A rubric is, we could say, just a series of scales that use the same values with something like the operationalization of each value specified.

Rubrics are, in other words, nothing new. Why then, our first question must be, do assessment fanatics act as if rubrics are new, something they have discovered and delivered to higher education?

I would submit that the answer is ignorance and naivete. They just don't know.

A second question is why their rubrics are so often so unsophisticated. Most rubrics you find on assessment websites, for example, suggest no appreciation for something as elementary as the difference between ordinal, interval, and ratio measurements. Take this one, which is a meta-rubric (an assessment rubric for rating efforts at assessment using rubrics). (Source: WASC)

Criterion	Initial	Emerging	Developed	Highly Developed
Comprehensive List
Assessable Outcomes
Alignment
Assessment Planning
The Student Experience

Looks orderly enough, eh?

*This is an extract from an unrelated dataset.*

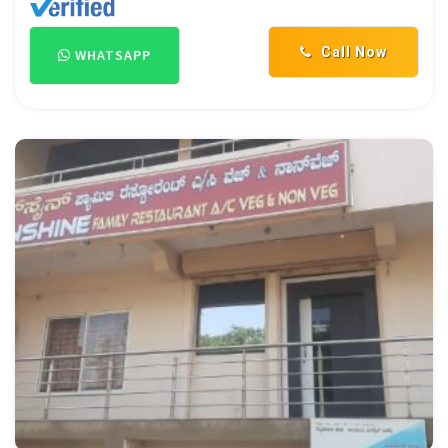
Call Now
WHATSAPP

Let's examine what's in one of the boxes. Here's the text for "Assessment Planning" at the "Developed" level:

The program has a reasonable, multi-year assessment plan that identifies when each outcome will be assessed. The plan may explicitly include analysis and implementation of improvements.

It looks like we need another rubric because we've got lots going on here:

What makes a "reasonable, multi-year plan"?
Mainly what we need here are dates : when will each outcome be assessed.
How should the assessor rate the "may-ness" of analysis and implementation? Apparently these do not make the plan better or worse since they may or may not be present.

Our next analytical step might be to look at what varies between the different levels of "Assessment Planning" but first let's ask what conceptual model lies behind this approach? It's very much that of developmental studies, especially psychology. The columns are, thus, stages of development. In psychology or child development the columns have some integrity in the natural stages a person goes through. Dimensions may be independent in terms of measurement but highly correlated (typically with chronology) and so "stages" emerge naturally from the data.

In the case of assessment, though, these are a priori categories made up by small minds who like to put things in boxes. And the analogy they are making when they make them up is very much to child development. An assessment rubric is a grown up version of kindergarten report cards.

Friday, August 28, 2009

Why Do We Need a Faculty Assessment Committee?

Any time we create a committee we should stop and ask why. The baseline for answering that question should be the world (or institution) without the committee. How was it? How would it be?

When I think about that in this case, here's what I come up with. With no practicing assessment committee (it was appointed but never met last year):

Faculty have felt little opportunity for real input into assessment
The process has in fact, over the years, been dominated by non-faculty and non-academics.
Many faculty members are unimpressed with the process. Substantive missteps have been frequent. Faculty members' assessments of assessment span the range from feeling insulted by the unprofessional and intellectually demeaning tone with which assessment has frequently been conveyed to serious criticism of the validity of the methods used in assessment and real concern about how it is consistently ignored or dismissed. And much in between.

[I suspect that from the "other side" it looks like this

Faculty have been slow to adopt a culture and practice of assessment
Our job is to get the institution to comply with WASC enough to get us re-certified]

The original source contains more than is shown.